Aerlic bent over his bow, oiling its string with deft fingers. He spoke in quiet tones to Dorann, who sat beside him. Shae caught the timbre, if not the words, of their conversation, and a fist of fear clenched in her stomach. “What’s wrong?”
She encountered two pairs of eyes, one green and the other amber. Aerlic gave her a nod. “Kai and Guaron should have returned by now. Perhaps they have forgotten us amid the wonders within.” She could see he did not believe his words either. “We’ve decided Dorann will search for them while I remain here with you.”
She cast a glance at the hold looming above them, which, in the changing light, seemed to gather mysteries. “I’ll come with you.”
She waited for their protests to die before speaking. “It’s no safer in the outer bailey, and Kai would not want us to separate.” She did not say what they must also know. Kai would want them to continue without him. “We’re better together.”
Aerlic inclined his head. “Well spoken, but I’m sure Kai would not want us to take you into peril for his sake.”
“With Syllid Mueric just outside the walls, peril can as easily creep upon us here, especially at night. I’ve heard tales.”
Aerlic’s expression told her he’d heard them too. He lifted his bow in a decisive movement. “We’ll stay together then. May Lof Yuel protect us.”
In a movement both graceful and rapid, Dorann drew a knife from his boot. As the light glinted off the blade balanced in his hand, he looked altogether dangerous.
She drew Leisht from her sleeve and gasped. The swirlstones in its hilt glowed with many colors.
“Magics.”
Dorann’s amber eyes gleamed. “Don’t concern yourself, gentle maid. Aerlic’s a trained fighter, and I know a thing or two.”
“I well believe that.” She accepted the lighted lanthorn Aerlic extended to her and did not say that the best of fighters might find themselves helpless against magics.
Aerlic commanded the wingabeasts to wait, then took the lead. With reluctance, Shae turned from Ruescht, who watched her longingly, and climbed the long ramp behind Aerlic. The lanthorn swinging from her hand lent her courage. Darkness would soon fall. Dorann followed.
They entered the ruined gatehouse and emerged into the inner ward. Shae shuddered at sight of the uneven bailey sward, remembering something about hurried burials after the fall of Braeth. She followed Dorann along the path. Her every nerve tingled. Her fingers ached, and she eased her grip on Leisht. The dagger would do no good if wielded by a cramped hand. The stables were empty, so they paced toward the great hall.
Something warned her, although she couldn’t say what. Perhaps she sensed it when Aerlic’s posture changed to slackness, or in the fact that Dorann drew even with her and no longer acted as rear guard. Why did they drop their vigilance just as chills crept up her spine? Something was very wrong.
Aerlic bypassed the great hall and slogged toward the keep.
The knife slipped from Dorann’s hand to fall against the stone path with a ring that penetrated, but he trudged onward as if nothing had happened, his footsteps heavy.
“Wait!” Shae retrieved the weapon. “What are you doing?” She caught up with him, but he didn’t acknowledge her or take his knife.
She stepped in front of him. “Are you well?”
His face blank and his eyes unfocused, he stepped around her without pause.

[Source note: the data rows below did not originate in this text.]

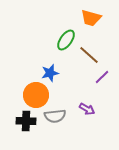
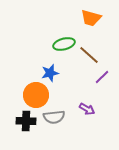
green ellipse: moved 2 px left, 4 px down; rotated 40 degrees clockwise
gray semicircle: moved 1 px left, 1 px down
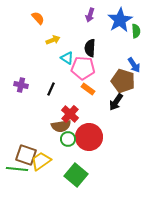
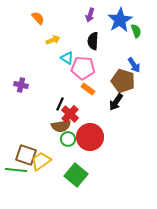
green semicircle: rotated 16 degrees counterclockwise
black semicircle: moved 3 px right, 7 px up
black line: moved 9 px right, 15 px down
red circle: moved 1 px right
green line: moved 1 px left, 1 px down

She gasped and turned to Aerlic, only to find the same vacant look on his face. Realization hit her like a fist in the stomach. Dorann and Aerlic had fallen victim to an enchantment.
The crimson of sunset lay across the tops of the walls and stained the silent buildings as Aerlic and Dorann walked on. Shae had never felt so alone. As her companions entered the keep, she trailed behind, but hesitated in the entrance archway.